Electrocardiogram testing is similar to renal US in that it is another diagnostic procedure that is low in yield when applied to all children with congenital hearing loss. Analogously, recommendations have been made in the literature to limit ECG testing to patients with a previous history or a family history of syncope. Unlike BOR syndrome, however, Jervell and Lange-Nielsen syndrome and its prolonged QT interval is life-threatening and can present with an initial symptom of sudden death. Furthermore, in our testing, ECG serendipitously identified other cardiac conduction anomalies that may also have been dire and necessitated cardiology evaluations. Given the relatively low cost and short time required to perform the test, an ECG may be warranted within a diagnostic battery.
Several studies suggest that performing a standard battery of laboratory tests is not particularly useful in identifying the cause for congenital hearing loss (10
). Abnormal laboratory findings for autoimmune serologies occur nearly 25% of the time but almost never correlate with clinical hearing loss (11
). Testing for syphilis is often either overlooked or not performed; we therefore included this in our diagnostic test battery. We found this test to be low yielding (0.5%). We agree with previous recommendations that rather than blanketing all deaf children with multiple blood tests, specific laboratory tests be ordered on the basis of the patient's history and physical examination.

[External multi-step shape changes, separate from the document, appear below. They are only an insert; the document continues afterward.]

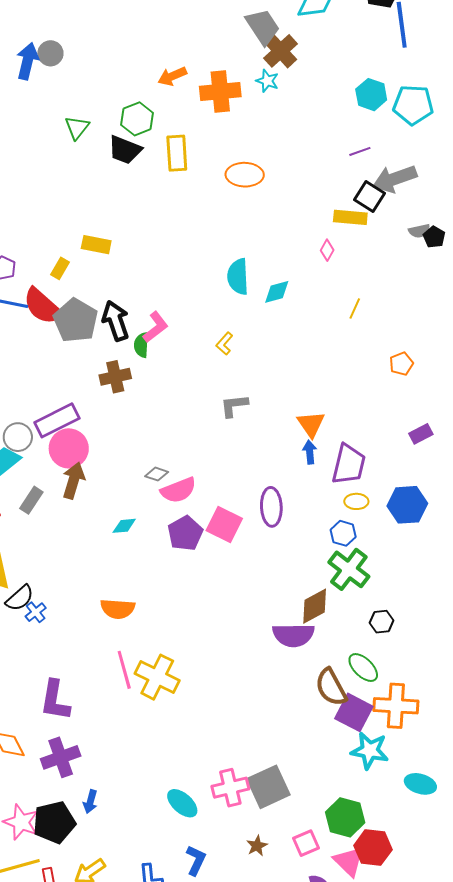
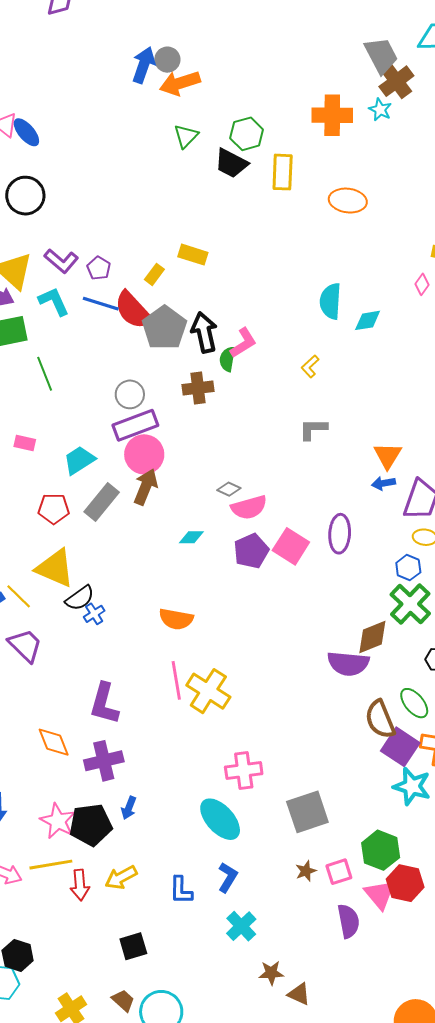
orange arrow: (172, 76) -> (180, 83), moved, size x1.4
gray circle: (18, 437) -> (130, 394), moved
blue arrow: (310, 452) -> (384, 483), turned -100
gray rectangle: (31, 500) -> (102, 502), size x1.4
pink cross: (230, 788) -> (244, 770), moved
cyan ellipse: (182, 803) -> (220, 819), size x1.4
brown star: (257, 846) -> (306, 871), moved

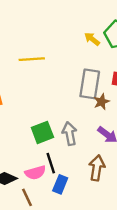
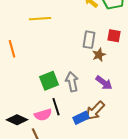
gray rectangle: (90, 84) -> (89, 40), size x0.7
brown arrow: (97, 168) -> (95, 111), turned -145
blue rectangle: (60, 184) -> (81, 118), moved, turned 42

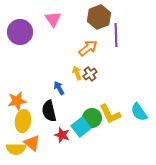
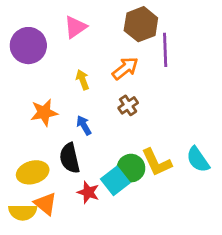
pink triangle: (53, 19) -> (75, 27), turned 30
yellow arrow: (77, 73) -> (83, 80), moved
orange star: (17, 101) -> (44, 113), moved
yellow ellipse: (23, 121) -> (33, 172), turned 65

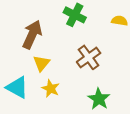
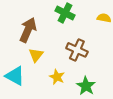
brown cross: (89, 57) -> (77, 50), turned -30
yellow star: (51, 89) -> (57, 77), moved

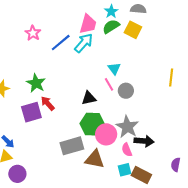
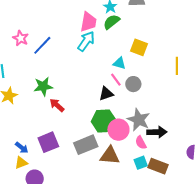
yellow square: (133, 30) -> (139, 47), moved
pink star: (33, 33) -> (21, 38), moved
blue line: (61, 43) -> (42, 45), moved
cyan triangle: (114, 69) -> (119, 63), turned -32
green star: (36, 83) -> (43, 86), turned -30
black triangle: (89, 98) -> (106, 94), moved
purple square: (31, 112) -> (48, 142), moved

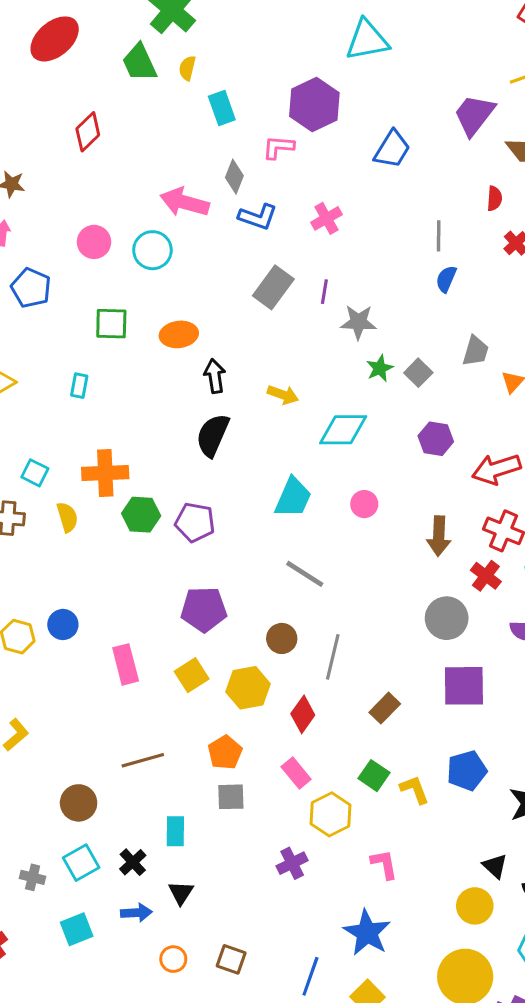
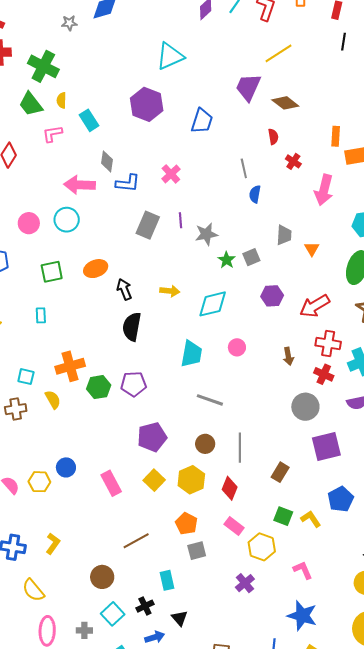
pink L-shape: (278, 147) -> (52, 134), moved
gray square: (418, 373) -> (251, 257), turned 36
brown arrow: (439, 536) -> (288, 356), size x0.7
black cross: (133, 862) -> (145, 606), turned 30

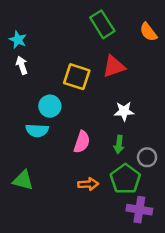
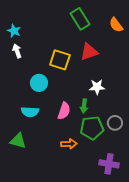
cyan semicircle: (37, 130) -> (30, 112), moved
green arrow: (119, 144) -> (84, 106), moved
green pentagon: (125, 179) -> (92, 128), moved, turned 30

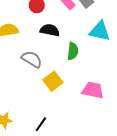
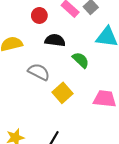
green semicircle: (73, 51) -> (81, 60), turned -48

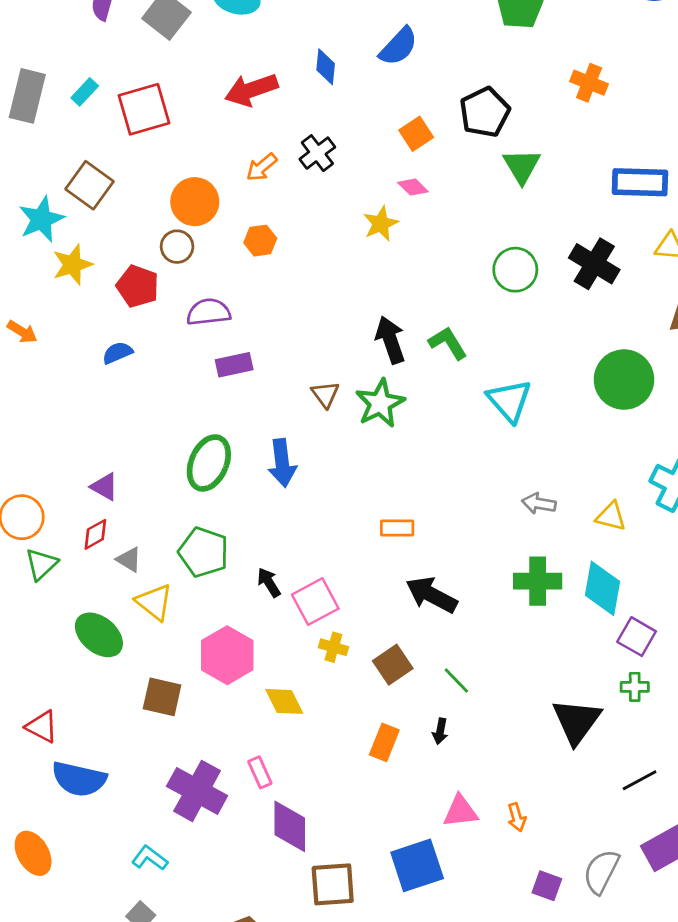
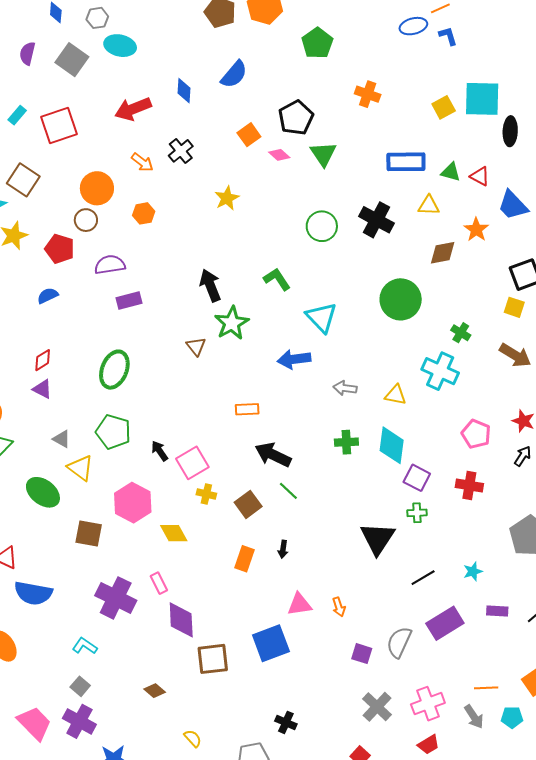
orange arrow: (262, 167) -> (142, 162), turned -100
pink diamond: (413, 187) -> (279, 155), moved
black arrow: (390, 340) -> (210, 285), moved
brown triangle: (325, 394) -> (196, 346), moved
blue arrow: (282, 463) -> (294, 359), moved, turned 92
red diamond: (95, 534) -> (43, 360), moved
green cross: (538, 581) -> (346, 442), size x0.7
green line: (456, 681) -> (288, 491), moved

As our understanding of the molecular basis of hearing improves, a significant percentage of hearing loss that is presently idiopathic will likely be found to have a genetic basis. In the last 5 years, however, rapid escalation in the numbers of genes responsible for nonsyndromic hearing loss has made a definitive diagnosis of this disease process more likely. At present, however, aside from connexin 26, no consensus exists regarding which additional genes need to be tested. In an excellent review of the genetic approach toward diagnosing pediatric hearing loss, Rehm (21
) proposes an algorithm that accounts for patterns of inheritance, timing of hearing loss, audiogram profile, and associated clinical findings in recommending specific genes to be tested. On the other hand, cost reductions in gene testing technology are likely to soon render obsolete any need for algorithmic testing. Gene-Chip microarray technology, which allows large numbers of genetic tests to be performed in parallel, will ultimately realize the goal of screening for every known mutation in every known gene associated with hearing loss. Thus, in the near future, after history, physical, and audiometric testing, a reasonable recommendation for ancillary tests in the workup of a congenitally deaf child might consist only of diagnostic radiologic imaging of the temporal bone and GeneChip microarray analysis.